Combining everything I learned from this user insights and the analysis of the competitor market, I synthesized the project goals and considerations.

User Goals

  • Learn more about taking care of houseplants

  • Enjoy the aesthetics of houseplants without the responsibility

  • Enjoy a mobile game that gives them a feeling of productivity and satisfaction

  • Explore AR technology

Business Goals

  • Create a fun and rewarding mobile game that delivers high player satisfaction

  • Effectively utilize AR

  • Combine gardening sim mechanics with AR tech for a unique, engaging experience

  • Gain and retain users

  • Implement a non-exploitative profit model

Technical Considerations

  • AR is still new, image and object recognition can be glitchy

  • AR is much more advanced on IOS than it is on Android

  • Mobile game has to built for various sized phone screens

  • Can utilize Lightship SDK to access location information

Common Project Goals

Learn/teach about plant care

A fun, engaging and satisfying mobile game

Implement an effective use of AR

Drive investment and retention of users


One of the more surprising insights to come from user research was about people's relationships with houseplants. The positives they identified from collecting and growing plants were very similar to the positives of collecting and progressing digital items in a game. However, people are scared of killing their houseplants, and are intimidated by challenge of learning to care for them.

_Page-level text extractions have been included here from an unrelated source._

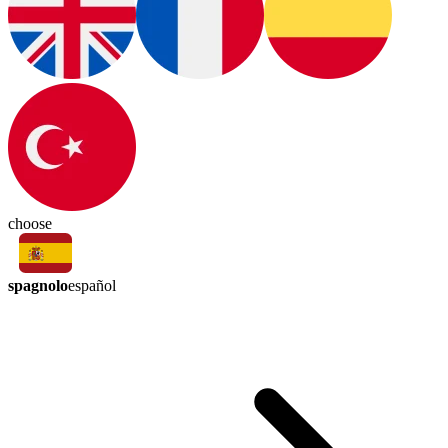
choose
spagnolo
español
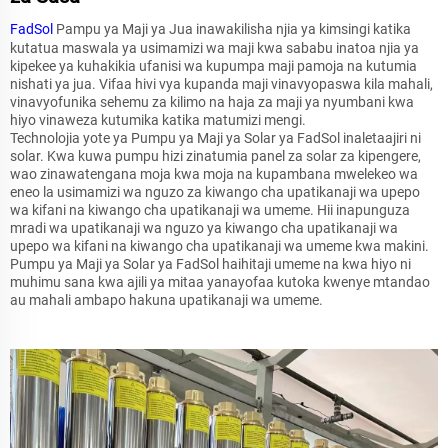
FadSol
Pampu ya Maji ya Jua inawakilisha njia ya kimsingi katika
kutatua maswala ya usimamizi wa maji kwa sababu inatoa njia ya
kipekee ya kuhakikia ufanisi wa kupumpa maji pamoja na kutumia
nishati ya jua. Vifaa hivi vya kupanda maji vinavyopaswa kila mahali,
vinavyofunika sehemu za kilimo na haja za maji ya nyumbani kwa
hiyo vinaweza kutumika katika matumizi mengi.
Technolojia yote ya Pumpu ya Maji ya Solar ya FadSol inaletaajiri ni
solar. Kwa kuwa pumpu hizi zinatumia panel za solar za kipengere,
wao zinawatengana moja kwa moja na kupambana mwelekeo wa
eneo la usimamizi wa nguzo za kiwango cha upatikanaji wa upepo
wa kifani na kiwango cha upatikanaji wa umeme. Hii inapunguza
mradi wa upatikanaji wa nguzo ya kiwango cha upatikanaji wa
upepo wa kifani na kiwango cha upatikanaji wa umeme kwa makini.
Pumpu ya Maji ya Solar ya FadSol haihitaji umeme na kwa hiyo ni
muhimu sana kwa ajili ya mitaa yanayofaa kutoka kwenye mtandao
au mahali ambapo hakuna upatikanaji wa umeme.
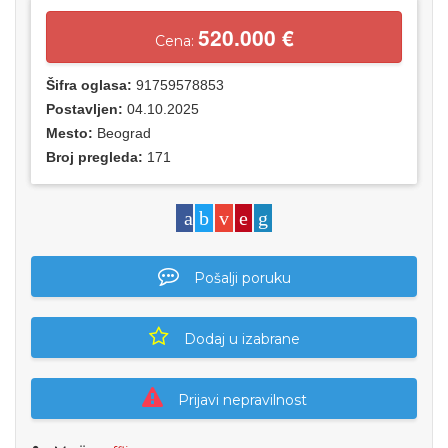
520.000 €
Cena:
Šifra oglasa:
91759578853
Postavljen:
04.10.2025
Mesto:
Beograd
Broj pregleda:
171
Pošalji poruku
Dodaj u izabrane
Prijavi nepravilnost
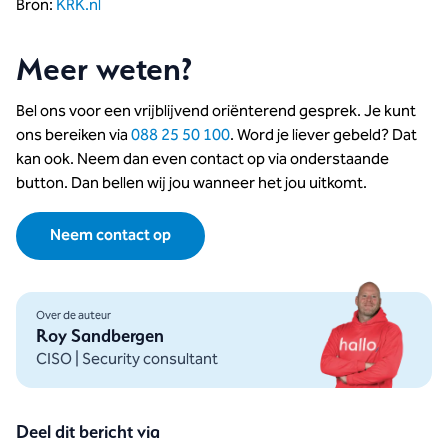
Bron:
KRK.nl
Meer weten?
Bel ons voor een vrijblijvend oriënterend gesprek. Je kunt
ons bereiken via
088 25 50 100
. Word je liever gebeld? Dat
kan ook. Neem dan even contact op via onderstaande
button. Dan bellen wij jou wanneer het jou uitkomt.
Neem contact op
Over de auteur
Roy Sandbergen
CISO | Security consultant
Deel dit bericht via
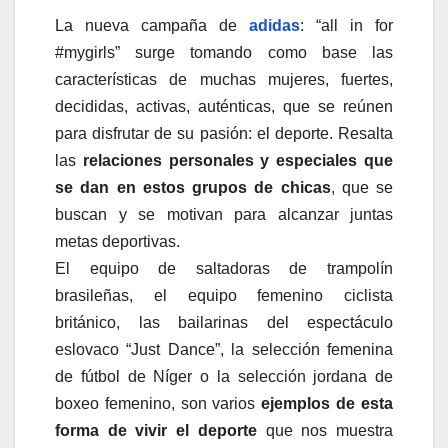
La nueva campaña de
adidas
: “all in for
#mygirls” surge tomando como base las
características de muchas mujeres, fuertes,
decididas, activas, auténticas, que se reúnen
para disfrutar de su pasión: el deporte. Resalta
las
relaciones personales y especiales que
se dan en estos grupos de chicas
, que se
buscan y se motivan para alcanzar juntas
metas deportivas.
El equipo de saltadoras de trampolín
brasileñas, el equipo femenino ciclista
británico, las bailarinas del espectáculo
eslovaco “Just Dance”, la selección femenina
de fútbol de Níger o la selección jordana de
boxeo femenino, son varios
ejemplos de esta
forma de vivir el deporte
que nos muestra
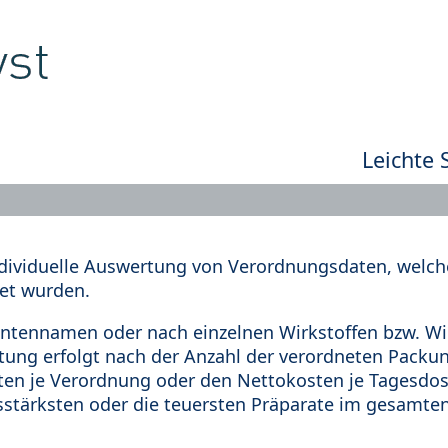
Leichte 
dividuelle Auswertung von Verordnungsdaten, welche
et wurden.
tennamen oder nach einzelnen Wirkstoffen bzw. Wir
rtung erfolgt nach der Anzahl der verordneten Pack
en je Verordnung oder den Nettokosten je Tagesdosi
sstärksten oder die teuersten Präparate im gesamten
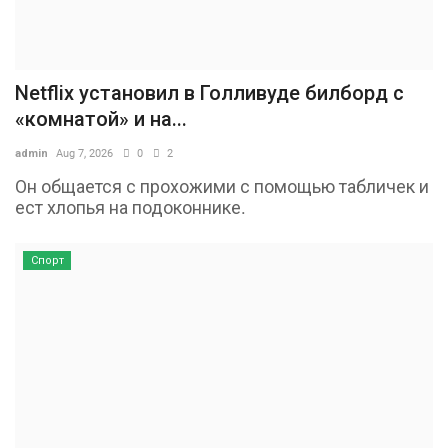
Netflix установил в Голливуде билборд с
«комнатой» и на...
admin
Aug 7, 2026
0
2
Он общается с прохожими с помощью табличек и
ест хлопья на подоконнике.
Спорт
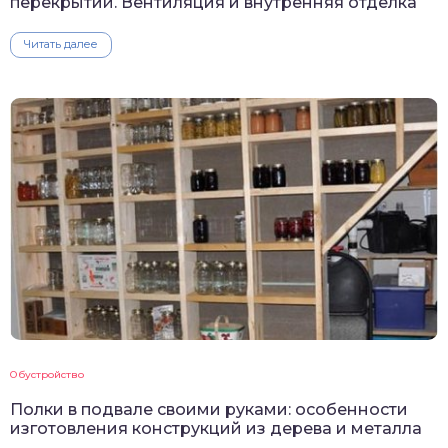
перекрытий. Вентиляция и внутренняя отделка
Читать далее
Обустройство
Полки в подвале своими руками: особенности
изготовления конструкций из дерева и металла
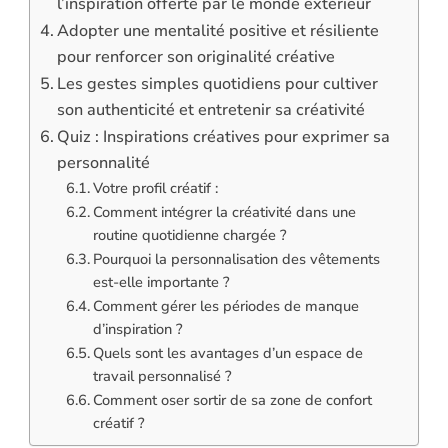
l’inspiration offerte par le monde extérieur
Adopter une mentalité positive et résiliente
pour renforcer son originalité créative
Les gestes simples quotidiens pour cultiver
son authenticité et entretenir sa créativité
Quiz : Inspirations créatives pour exprimer sa
personnalité
Votre profil créatif :
Comment intégrer la créativité dans une
routine quotidienne chargée ?
Pourquoi la personnalisation des vêtements
est-elle importante ?
Comment gérer les périodes de manque
d’inspiration ?
Quels sont les avantages d’un espace de
travail personnalisé ?
Comment oser sortir de sa zone de confort
créatif ?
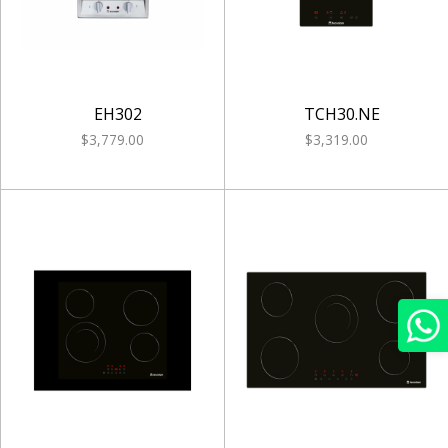
EH302
TCH30.NE
$3,779.00
$3,319.00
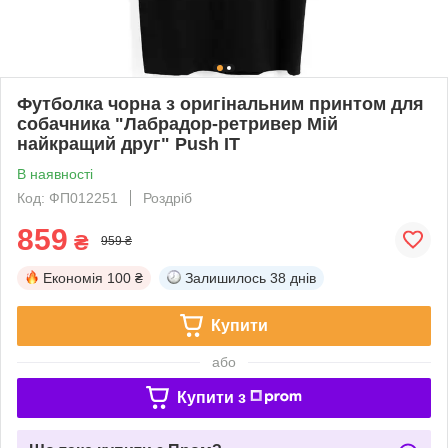
Футболка чорна з оригінальним принтом для
собачника "Лабрадор-ретривер Мій
найкращий друг" Push IT
В наявності
Код: ФП012251
Роздріб
859
₴
959 ₴
Економія
100 ₴
Залишилось
38 днів
Купити
або
Купити з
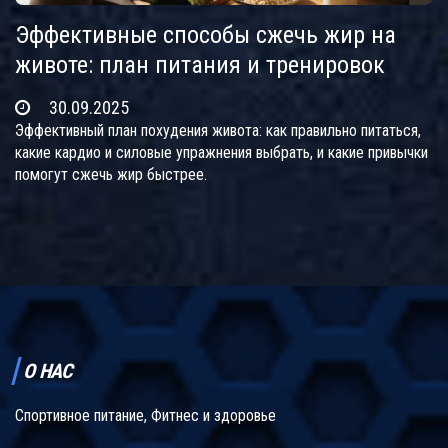
Эффективные способы сжечь жир на
животе: план питания и тренировок
30.09.2025
Эффективный план похудения живота: как правильно питаться,
какие кардио и силовые упражнения выбрать, и какие привычки
помогут сжечь жир быстрее.
О НАС
Спортивное питание, Фитнес и здоровье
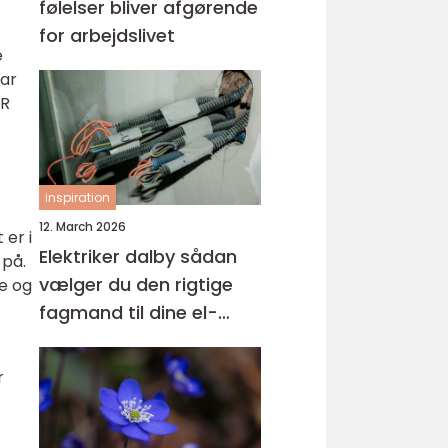
følelser bliver afgørende
for arbejdslivet
e
har
SR
inspiration
12. March 2026
 er i
Elektriker dalby sådan
 på.
vælger du den rigtige
te og
fagmand til dine el-
opgaver
r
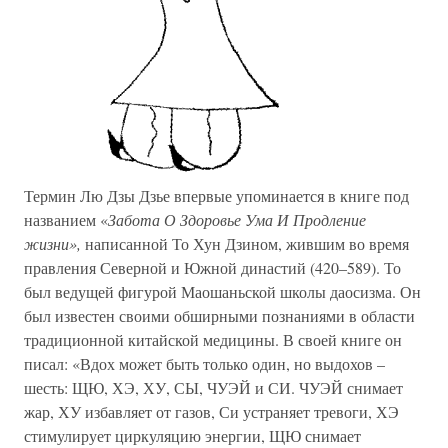
Термин Лю Дзы Дзье впервые упоминается в книге под
названием «
Забота О Здоровье Ума И Продление
жизни»,
написанной То Хун Дзином, жившим во время
правления Северной и Южной династий (420–589). То
был ведущей фигурой Маошаньской школы даосизма. Он
был известен своими обширными познаниями в области
традиционной китайской медицины. В своей книге он
писал: «Вдох может быть только один, но выдохов –
шесть: ЩЮ, ХЭ, ХУ, СЫ, ЧУЭЙ и СИ. ЧУЭЙ снимает
жар, ХУ избавляет от газов, Си устраняет тревоги, ХЭ
стимулирует циркуляцию энергии, ЩЮ снимает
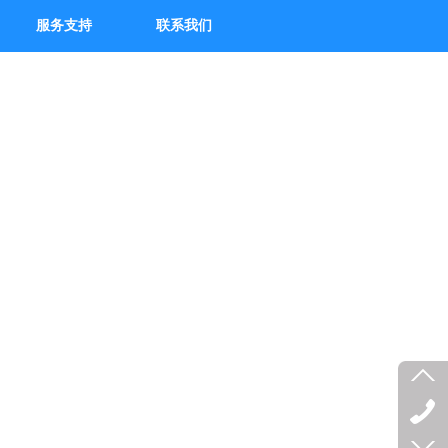
服务支持
联系我们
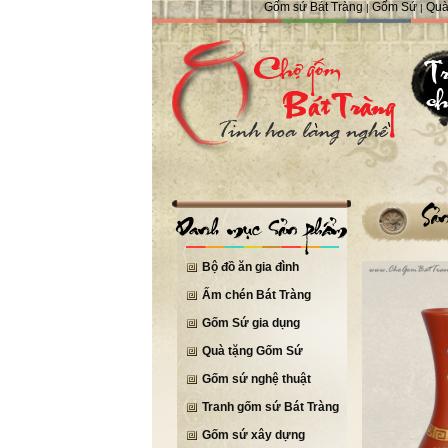
Gốm sứ Bát Tràng
Gốm Sứ
Quà
|
|
Bộ đồ ăn gia đình
Ấm chén Bát Tràng
Gốm Sứ gia dụng
Quà tặng Gốm Sứ
Gốm sứ nghệ thuật
Tranh gốm sứ Bát Tràng
Gốm sứ xây dựng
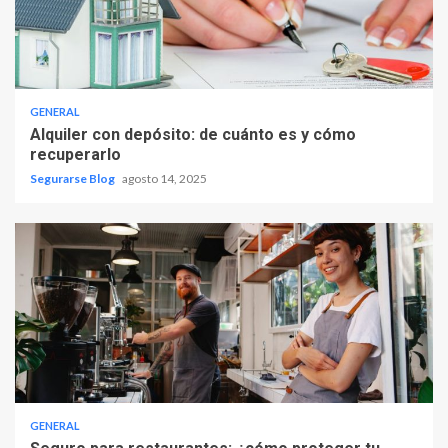
GENERAL
Alquiler con depósito: de cuánto es y cómo
recuperarlo
Segurarse Blog
agosto 14, 2025
GENERAL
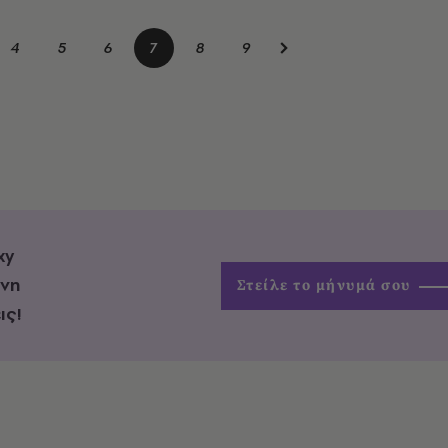
4
5
6
7
8
9
xy
ένη
Στείλε το μήνυμά σου
ις!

With this in mind, I developed an idea that serves the duel purpose of entertainment and education for users.

The Idea - Invisible Garden

What is it?

Invisible Garden is an augmented reality gamer about collecting invisible plants and learning how to make them grow.

How will players collect plants?

Using their camera, players will scan real plants in their environment. The app will identify the plant, then allowing the player to take a digital clipping and grow it themselves. 

How will they learn to take care of them?

The "Garden Log" will keep a living archive of plants the player has collected or identified. This log will have real world instructions for care, reflected by in-game tasks and quests.

How will the game meaningfully utilize AR?

Augmented Reality will be integrated into both the core mechanics, as well as the concept -- that there is an invisible world of plants the player can collect. In order to grow these digital plants, players will have to "Conjure" them by drawing a symbol. This task combines environmental AR with a tactile on-screen interaction.

How will the game retain users?

Players will stay engaged with a mixture of short term and long term goals. They will log in for daily quests, work towards bigger quests, and earn XP to unlock more and cooler things.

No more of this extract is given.